A Message From Trustees – Basic Facts about Covid -19
by Greg Fischer
As chairman of the Trustees and as someone with a Master of Science degree in Microbiology, I was asked to provide some Basic Facts about the Covid – 19 virus. I realize we are bombarded on a daily basis about this current pandemic. Some of the information being repeated is scientifically accurate and some of the information is misleading at best. My hope is everyone in the SHUMC family diligently observes safe practices because this virus is extremely virulent (infectious/contagious) and it knows no boundaries.
- COVID-19 stands for “coronavirus disease 2019.” It is caused by a virus called SARS-CoV-2. The virus first appeared in late 2019 and quickly spread around the world.
- The virus that causes COVID-19 mainly spreads from person to person. This usually happens when an infected person coughs, sneezes, or talks near other people. Doctors also think it is possible to get sick if you touch a surface that has the virus on it and then touch your mouth, nose, or eyes. This is similar to how the flu spreads, but the virus that causes COVID-19 spreads more easily and more aggressively.
- A person can be infected, and spread the virus to others, even without having any symptoms. This is why keeping people at a distance is one of the best ways to slow the spread of the disease to others.
- Symptoms usually start 4 or 5 days after a person is infected with the virus. In some people, it can take up to 2 weeks for symptoms to appear. Some people never show symptoms at all.
- When symptoms do happen, they can include:
Fever, Cough, Trouble breathing, Feeling tired, Shaking chills, Muscle aches, Headache, Sore throat, Problems with sense of smell or taste.
- Currently, there is no vaccine to prevent COVID-19. There are things you can do to reduce your chances of getting the virus and spreading it. These steps are a good idea for everyone and they are extra important for people age 65 years or older or those who have other health problems.
- To help protect yourself and others:
- Practice “social distancing.” It’s most important to avoid contact with people who are sick. But social distancing also means staying away from all people who do not live in your household. When you come in close contact with an individual, remember you are also coming in contact with everyone they were in close contact with (the circle of possible infection widens).

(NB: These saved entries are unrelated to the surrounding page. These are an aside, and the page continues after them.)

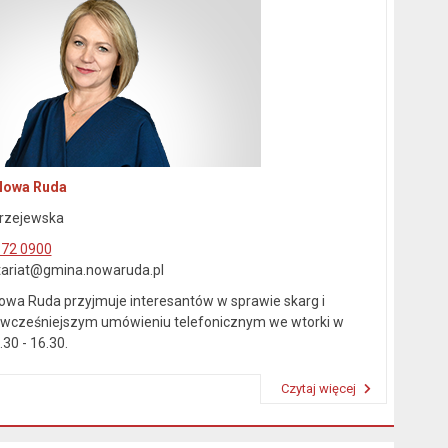
Nowa Ruda
rzejewska
872 0900
etariat@gmina.nowaruda.pl
owa Ruda przyjmuje interesantów w sprawie skarg i
wcześniejszym umówieniu telefonicznym we wtorki w
30 - 16.30.
Czytaj więcej
Przeczytaj artykuł "Kierownictwo Urzędu"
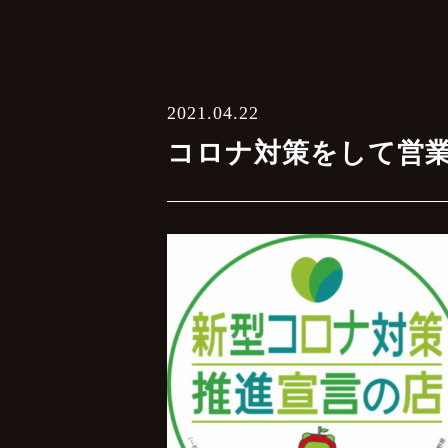
2021.04.22
コロナ対策をして営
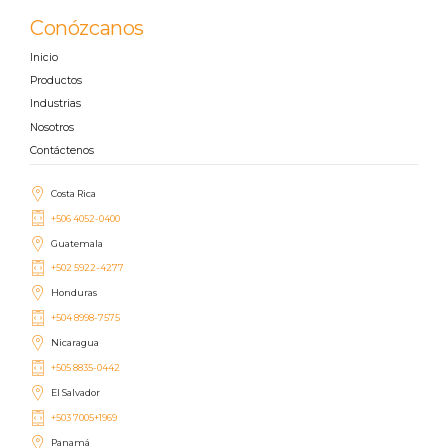
Conózcanos
Inicio
Productos
Industrias
Nosotros
Contáctenos
Costa Rica
+506 4052-0400
Guatemala
+502 5922-4277
Honduras
+504 8998-7575
Nicaragua
+505 8835-0442
El Salvador
+503 7005+1969
Panamá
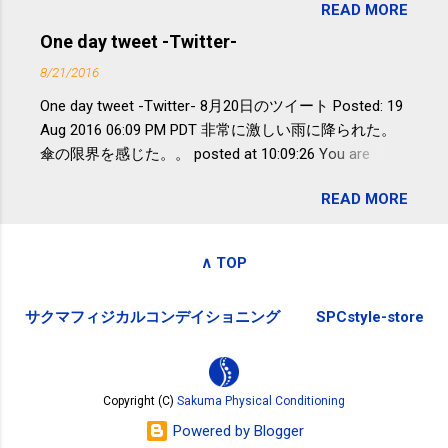
READ MORE
が『たみこの海パック』。 ボランティ
減らなくても効果があるという。 正田
アや募金が苦手で、、、被災地の少し
One day tweet -Twitter-
教授は「汗ばむ程度の運動を毎日３０
でも復興の支援ができるものと探して
分続けることが有用」としている。 脂
8/21/2016
ふるさと納税を始めて、お礼のことは
肪肝、毎日３０分の早歩きで改善 筑
One day tweet -Twitter- 8月20日のツイート Posted: 19
全く考えていなかったので、貰えると
波大「減量しなくても効果」 - ニュー
Aug 2016 06:09 PM PDT 非常に激しい雨に降られた。
少しづつ復興してる感が伝わってきて
ス - アピタル（医療・健康）
傘の限界を感じた。。 posted at 10:09:26 You are
嬉しいです。 あと、ふるさと納税が節
subscribed to email updates from Takayuki
税になるということもあって始めたの
READ MORE
SAKUMA(@SPC_Sakuma) - Twilog . To stop receiving
ですが、節税になるほど稼げていない
these emails, you may unsubscribe now . Email delivery
のでこちらの目的は......。 総務省｜自治
powered by Google Google Inc., 1600 Amphitheatre
税務局｜ふるさと納税など個人住民税
∧ TOP
Parkway, Mountain View, CA 94043, United States
の寄附金税制 » ふるさと納税ポータル
サイト「ふるさとチョイス」 »
サクマフィジカルコンデイショニング
SPCstyle-store
Copyright (C)
Sakuma Physical Conditioning
Powered by Blogger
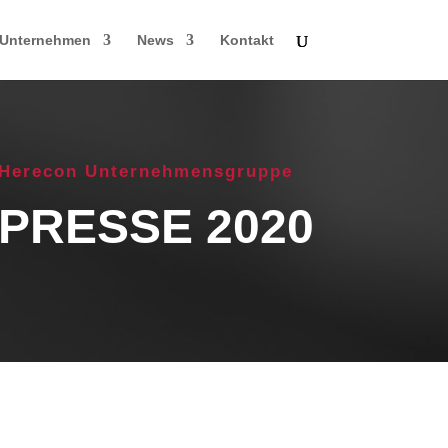
Unternehmen
News
Kontakt
Herecon Unternehmensgruppe
PRESSE 2020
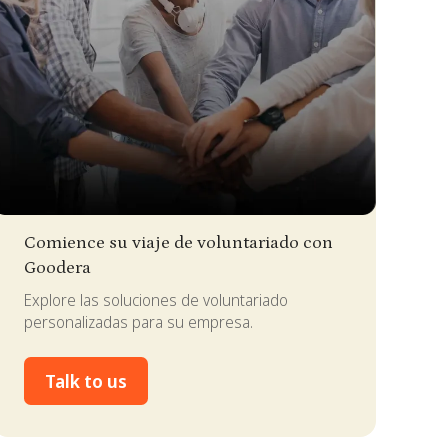
lide 2 of 4.
Comience su viaje de voluntariado con
Goodera
Explore las soluciones de voluntariado
personalizadas para su empresa.
Talk to us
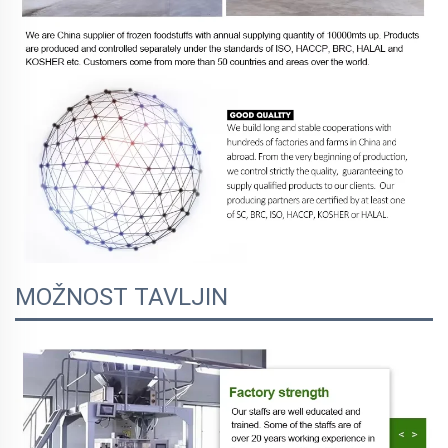
MOŽNOST TAVLJIN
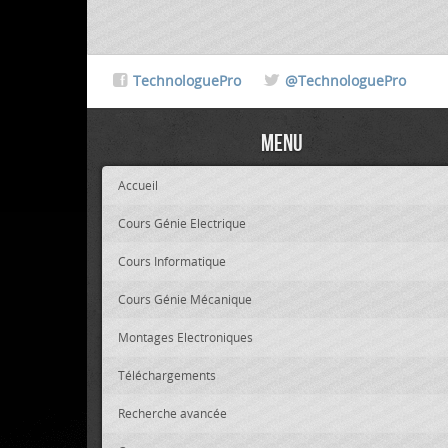
TechnologuePro
@TechnologuePro
Menu
Accueil
Cours Génie Electrique
Cours Informatique
Cours Génie Mécanique
Montages Electroniques
Téléchargements
Recherche avancée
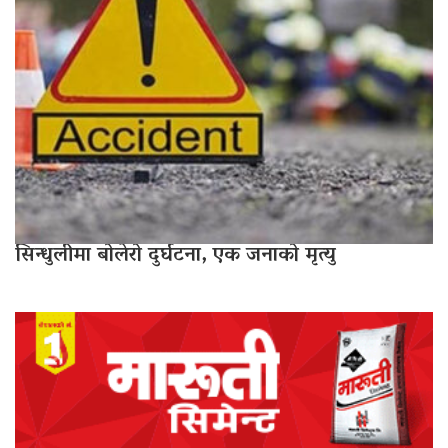
सिन्धुलीमा बोलेरो दुर्घटना, एक जनाको मृत्यु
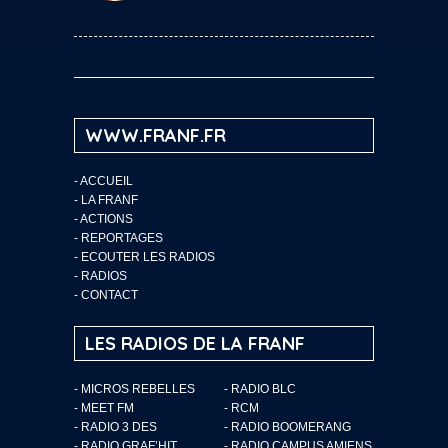
WWW.FRANF.FR
-
ACCUEIL
-
LA FRANF
-
ACTIONS
-
REPORTAGES
-
ECOUTER LES RADIOS
-
RADIOS
-
CONTACT
LES RADIOS DE LA FRANF
- MICROS REBELLES
- RADIO BLC
- MEET FM
- RCM
- RADIO 3 DES
- RADIO BOOMERANG
- RADIO GRAF’HIT
- RADIO CAMPUS AMIENS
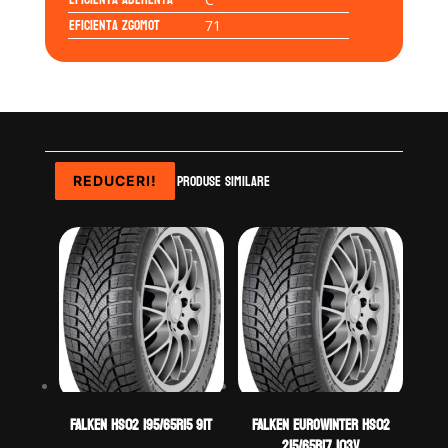
Eficienta Zgomot
71
Produse similare
REDUCERI!
REDUCERI!
REDUCERI!
REDUCERI!
Falken HS02 195/65R15 91T
Falken EUROWINTER HS02
215/65R17 103V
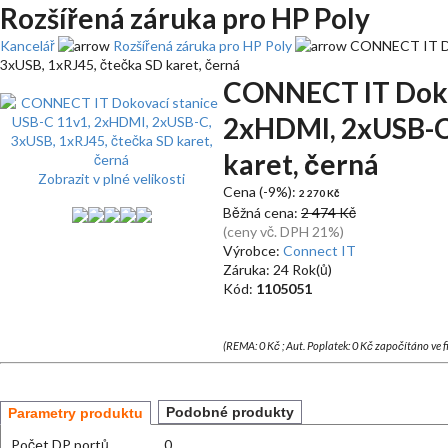
Rozšířená záruka pro HP Poly
Kancelář
Rozšířená záruka pro HP Poly
CONNECT IT Dok
3xUSB, 1xRJ45, čtečka SD karet, černá
CONNECT IT Doko
2xHDMI, 2xUSB-C,
karet, černá
Zobrazit v plné velikosti
Cena (-9%):
2 270 Kč
Běžná cena:
2 474 Kč
(ceny vč. DPH 21%)
Výrobce:
Connect IT
Záruka: 24 Rok(ů)
Kód:
1105051
(REMA: 0 Kč ; Aut. Poplatek: 0 Kč započítáno ve 
Podobné produkty
Parametry produktu
Počet DP portů
0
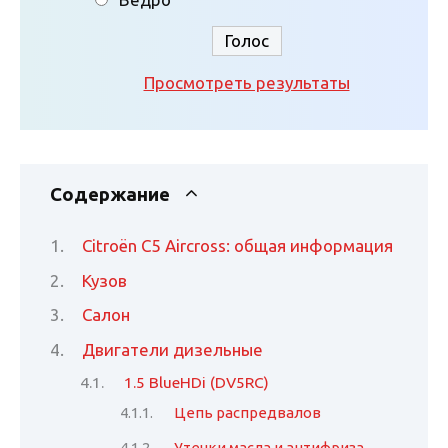
Просмотреть результаты
Содержание
Citroën C5 Aircross: общая информация
Кузов
Салон
Двигатели дизельные
1.5 BlueHDi (DV5RC)
Цепь распредвалов
Утечки масла и антифриза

- Avoiding crowds is an important part of social distancing. But even small gatherings can be risky, so it’s best to stay home as much as you can. When you do need to go out, such as for food or medicine, try your best to stay at least 6 feet away from other people. Six (6) feet should be considered a minimum. Virus particles are spread in a wide arc and can be spread over a significant area depending on the force of the sneeze or cough from an infected person.
- Wash your hands with soap and water often. This is especially important after being out in public. Make sure to rub your hands with soap for at least 20 seconds, cleaning your wrists, fingernails, and in between your fingers. Then rinse your hands and dry them with a paper towel you can throw away.
- If you are not near a sink, you can use a hand sanitizing gel to clean your hands. The gels with at least 60 percent alcohol work the best. But it is better to wash with soap and water if you can.
- Avoid touching your face, especially your mouth, nose, or eyes. Anyone who’s tried this knows it’s difficult but try to make a conscious effort.
- When experts recommend staying home, it’s important to take this seriously and follow instructions as best you can. It’s hard having to change your life and habits, and it’s normal to want things to get back to the way they used to be. If people stop social distancing too soon, more people will get sick.
I realize none of this information is new to most people; however, it seems few people in St. George are taking this seriously due to the low numbers of infected individuals. Please be diligent, if not for yourself, for your loved ones.